You are missing an entire class of solutions that arise when B is not equal to zero but also is not invertible.

 

[Deveno]

suppose B is invertible. if Bu = v, then u = Iu = (B^-1B)u = B^-1(Bu) = B^-1(v).

so you would expect B(V) to look "just like" V, to be the same dimension, for example (if B is invertible it must be a 1-1 function, and is thus bijective from V to B(V) (don't worry about knowing what a "vector space" is. all you need to know is that u is a vector (nx1 matrix, if you like), and that Bu is another vector (another nx1 matrix, since B is square). so B is just a function (yes, matrices can be functions) that takes the vector u, and spits out another vector Bu (which is a matrix product)).

well, if B is not invertible, then B must not be injective. and if B(u1) = B(u2), then

B(u1-u2) = 0 whether or not u1-u2 = 0 or not. the point being, any non-invertible matrix will map some non-zero vectors to 0.

the flip side of that coin, is that an invertible matrix will map ONLY 0 to 0 (because it's 1-1, because it has an inverse). so if

Au = λu,

then (A - λI)u = 0.

if u is not zero, then A - λI HAS to be singular. non-singular (that is, invertible) matrices always only map the 0-vector to 0 (how could an invertible matrix map 2 elements to 0? if it did, how would you define the inverse? it would have 2 images).

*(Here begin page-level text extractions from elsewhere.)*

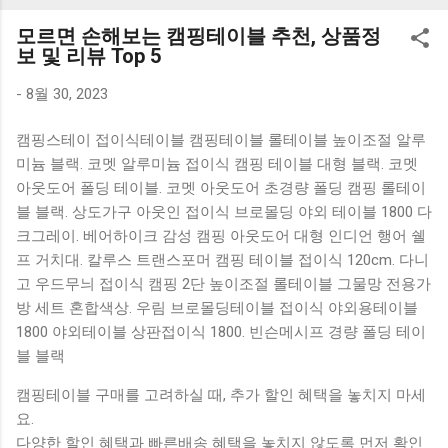
K1000 일반형 블루투스키보드 구매를 고려하실 때, 추가 할인
모르면 손해보는 캠핑테이블 추천, 상품정
혜택을 놓치지 마세요. 다양한 할인 혜택과 빠른배송 혜택을 놓
보 및 리뷰 Top 5
치지 않도록 먼저 확인해보세요. 추가할인 확인하기 상품 하나
를 사더라도 종류도 많고, 가격도 다양해서 결정이 많이 어려우
-
8월 30, 2023
시죠? 특히 블루투스키보드 같은 상품을 고를 때는 더 고민이
캠핑스테이 접이식테이블 캠핑테이블 롤테이블 높이조절 알루
많을 수 밖에 없습니다. 다양한 상품들을 상세스펙 과 가격 을
미늄 블랙. 코멧 알루미늄 접이식 캠핑 테이블 대형 블랙. 코멧
꼼꼼히 비교해서 구매하실 수 있도록 순위 추천 해드릴게요. 특
아웃도어 폴딩 테이블. 코멧 아웃도어 초경량 폴딩 캠핑 롤테이
가상품 보러가기 추천상품 Best 유니콘 멀티페어링 스마트폰
블 블랙. 상도가구 아웃인 접이식 브로몰딩 야외 테이블 1800 다
태블릿 거치형 저소음 블루투스 키보드, BK-500SB, 일반형, 블
크그레이. 베어하이크 감성 캠핑 아웃도어 대형 인디언 행어 쉘
랙 유니콘 멀티페어링 스마트폰 태...
프 거치대. 칼루스 트랜스포머 캠핑 테이블 접이식 120cm. 다니
고 우드무늬 접이식 캠핑 2단 높이조절 롤테이블 그물망 전용가
방 세트 혼합색상. 우림 브로몰딩테이블 접이식 야외용테이블
1800 야외테이블 상판접이식 1800. 빈슨메시프 경량 폴딩 테이
블 블랙
캠핑테이블 구매를 고려하실 때, 추가 할인 혜택을 놓치지 마세
요.
다양한 할인 혜택과 빠른배송 혜택을 놓치지 않도록 먼저 확인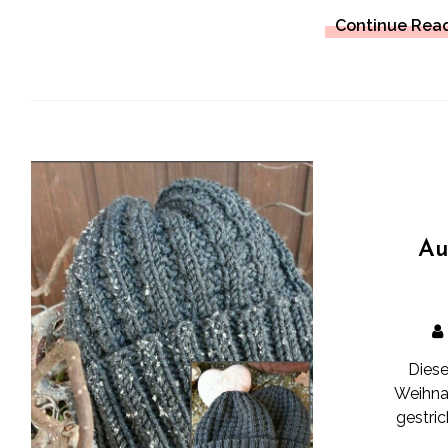
Continue Rea
Au
Diese
Weihna
gestric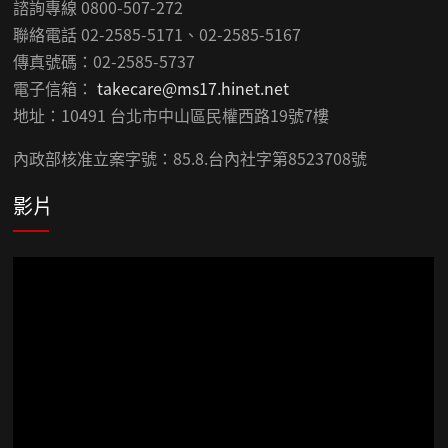
諮詢專線 0800-507-272
聯絡電話 02-2585-5171、02-2585-5167
傳真號碼：02-2585-5737
電子信箱：
takecare@ms17.hinet.net
地址：10491 台北市中山區民權西路19號7樓
內政部核准立案字號：85.8.台內社字第8523708號
影片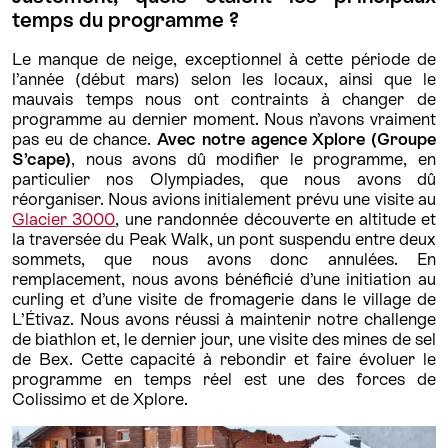
temps du programme ?
Le manque de neige, exceptionnel à cette période de
l’année (début mars) selon les locaux, ainsi que le
mauvais temps nous ont contraints à changer de
programme au dernier moment. Nous n’avons vraiment
pas eu de chance.
Avec notre agence Xplore (Groupe
S’cape)
, nous avons dû modifier le programme, en
particulier nos Olympiades, que nous avons dû
réorganiser. Nous avions initialement prévu une visite au
Glacier 3000
, une randonnée découverte en altitude et
la traversée du Peak Walk, un pont suspendu entre deux
sommets, que nous avons donc annulées. En
remplacement, nous avons bénéficié d’une initiation au
curling et d’une visite de fromagerie dans le village de
L’Étivaz. Nous avons réussi à maintenir notre challenge
de biathlon et, le dernier jour, une visite des mines de sel
de Bex. Cette capacité à rebondir et faire évoluer le
programme en temps réel est une des forces de
Colissimo et de Xplore.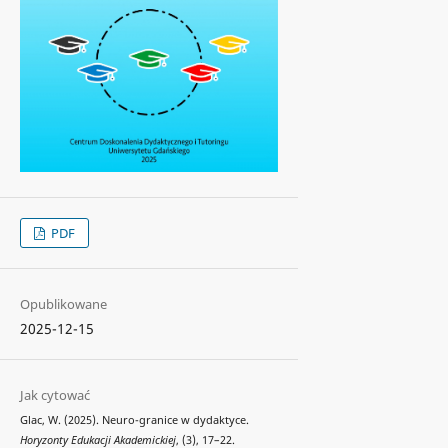
PDF
Opublikowane
2025-12-15
Jak cytować
Glac, W. (2025). Neuro-granice w dydaktyce.
Horyzonty Edukacji Akademickiej
, (3), 17–22.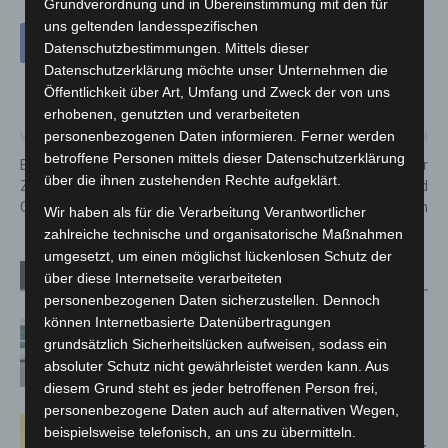
Grundverordnung und in Übereinstimmung mit den für
uns geltenden landesspezifischen
Datenschutzbestimmungen. Mittels dieser
Datenschutzerklärung möchte unser Unternehmen die
Öffentlichkeit über Art, Umfang und Zweck der von uns
erhobenen, genutzten und verarbeiteten
personenbezogenen Daten informieren. Ferner werden
Vorheriger Artikel
Nächster Artikel
betroffene Personen mittels dieser Datenschutzerklärung
BKA meldet Fahndungserfolg:
Kamishibai-Erzähltheater für
über die ihnen zustehenden Rechte aufgeklärt.
Zwei vermisste Kinder aus
Kinder im Haus der Jugend
Cottbus wieder da
Langenhagen
Wir haben als für die Verarbeitung Verantwortlicher
zahlreiche technische und organisatorische Maßnahmen
umgesetzt, um einen möglichst lückenlosen Schutz der
Verwandte Artikel
Mehr vom Autor
über diese Internetseite verarbeiteten
personenbezogenen Daten sicherzustellen. Dennoch
können Internetbasierte Datenübertragungen
Niedersachsen: Feuerwehrkräfte
grundsätzlich Sicherheitslücken aufweisen, sodass ein
kehren nach Waldbrandeinsatz aus
absoluter Schutz nicht gewährleistet werden kann. Aus
Spanien zurück
diesem Grund steht es jeder betroffenen Person frei,
personenbezogene Daten auch auf alternativen Wegen,
Hannover: Erste Tigermücken-
beispielsweise telefonisch, an uns zu übermitteln.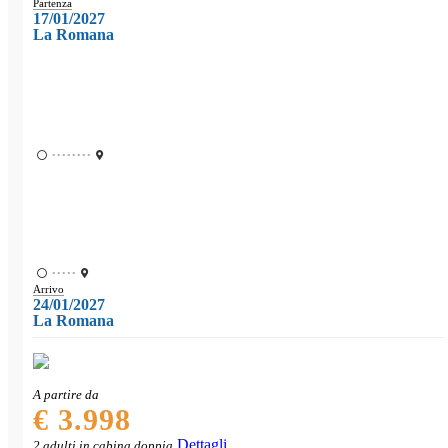
Partenza
17/01/2027
La Romana
••••••••
•••••
Arrivo
24/01/2027
La Romana
A partire da
€ 3.998
Dettagli
2 adulti in cabina doppia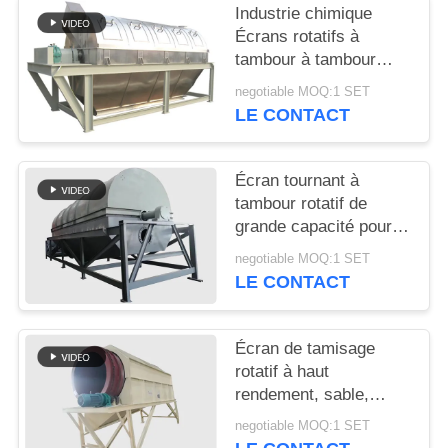
Industrie chimique
Écrans rotatifs à
PLAN
tambour à tambour
DU
rotatifs
negotiable MOQ:1 SET
SITE
LE CONTACT
PRIVACY
Écran tournant à
POLICY
tambour rotatif de
grande capacité pour
tamisage du sable et
negotiable MOQ:1 SET
du gravier
LE CONTACT
Écran de tamisage
rotatif à haut
rendement, sable,
gravier, pierre, écran à
negotiable MOQ:1 SET
tambour rotatif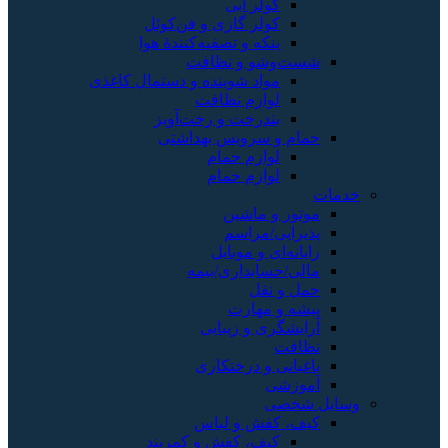
کولر آبی
کولر گازی و فن‌کوئل
پنکه و تصفیه‌کنندهٔ هوا
شست‌وشو و نظافت
مواد شوینده و دستمال کاغذی
لوازم نظافت
بندرخت و رخت‌آویز
حمام و سرویس بهداشتی
لوازم حمام
لوازم حمام
خدمات
موتور و ماشین
پذیرایی/مراسم
رایانه‌ای و موبایل
مالی/حسابداری/بیمه
حمل و نقل
پیشه و مهارت
آرایشگری و زیبایی
نظافت
باغبانی و درختکاری
آموزشی
وسایل شخصی
کیف، کفش و لباس
کیف، کفش و کمربند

and if A - λI is singular, det(A - λI) = 0.

the point is, if a matrix has any eigenvectors at all (remember, the 0-vector doesn't count), then det(A - λI) = 0.

here's a simple example: suppose we look at the identity matrix I. now the identity matrix has EVERY vector as an eigenvector, because Iv = 1v, for ALL v.

and what is I - I? it's the 0-matrix, which is most definitely singular.

another example, suppose A is the matrix:

[a 0]
[0 b]

it should be clear that (1,0) is an eigenvector corresponding to the eigenvalue a. similarly, (0,1) is an eigenvector corresponding to the eigenvalue b. suppose we look at A - λI for each value of λ. A - aI =

[0 .0. ]
[0 b-a]

while A - bI =

[a-b 0]
[.0.. 0]

clearly, both these matrices are singular. for completeness' sake, let's look at det(A - λI) = (a - λ)(b - λ). see how the roots of this polynomial are a and b?

the following things are equivalent, for a matrix A:

1. A is singular
2. det(A) = 0
3. Au = 0 with u ≠ 0
4. A is not invertible
5. A is not 1-1 from dom(A) to range(A)

the following are also equivalent, for a matrix A:

A. A is invertible
B. det(A) ≠ 0
C. Au = 0 --> u = 0
D. A is a bijection from dom(A) to range(A)

if any of 1,2,3,4 or 5 hold, NONE of A,B,C or D hold, and vice-versa.